Structural adjustment, he argued, had been wholly ineffective
in achieving either an improvement in policy or a high average
standard.
4. It was important to understand why compliance with conditionality
was poor. Part of the reason was that local politics tended
to dominate the outcome, but it was also important that the
incentives on staff in the international financial institutions
were not such as to encourage them to pursue non-compliance.
In fact, the threat of aid withdrawal was not usually carried
out.
5. Since the early 1990s, the conventional wisdom had been
to reduce conditionality. However, the number of conditions
in World Bank and IMF programmes had only fallen very slowly,
and those that were legally binding had fallen least of all.
Furthermore, a new kind of conditionality had been introduced
through Policy Reduction Strategy Papers.

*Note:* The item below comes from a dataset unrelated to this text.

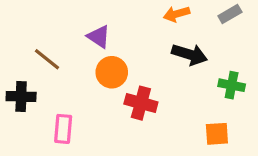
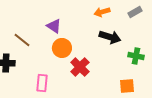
red cross: (141, 103) -> (80, 67), turned 30
pink rectangle: (63, 129) -> (42, 83), moved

6. Tony Killick concluded that it was important to find alternative
ways of doing business.
7.
The discussion spent some time analysing different kinds of
conditionality. Some participants commented that there was now
a high degree of consensus between donors and e.g. African governments
on the way forward, and that therefore most conditionality was
now consensual. Furthermore, there was a difference between
conditionality on substance and conditionality on process, with
the latter being less damaging and difficult. Tony Killick was
somewhat sceptical of these arguments. He argued that conditionality
related principally to policies governments would either not
implement at all or not implement quickly enough. He described
these as "hardcore" conditions, and suggested that
the earlier conclusions still applied. He also thought it unlikely
that the new consensus resulted in any way from conditionality.
The World Bank itself had found in countries like Mexico and
South Africa that patient dialogue and influence was a better
way to change the mind of government. He thought partnership
might be a better way forward than conditionality.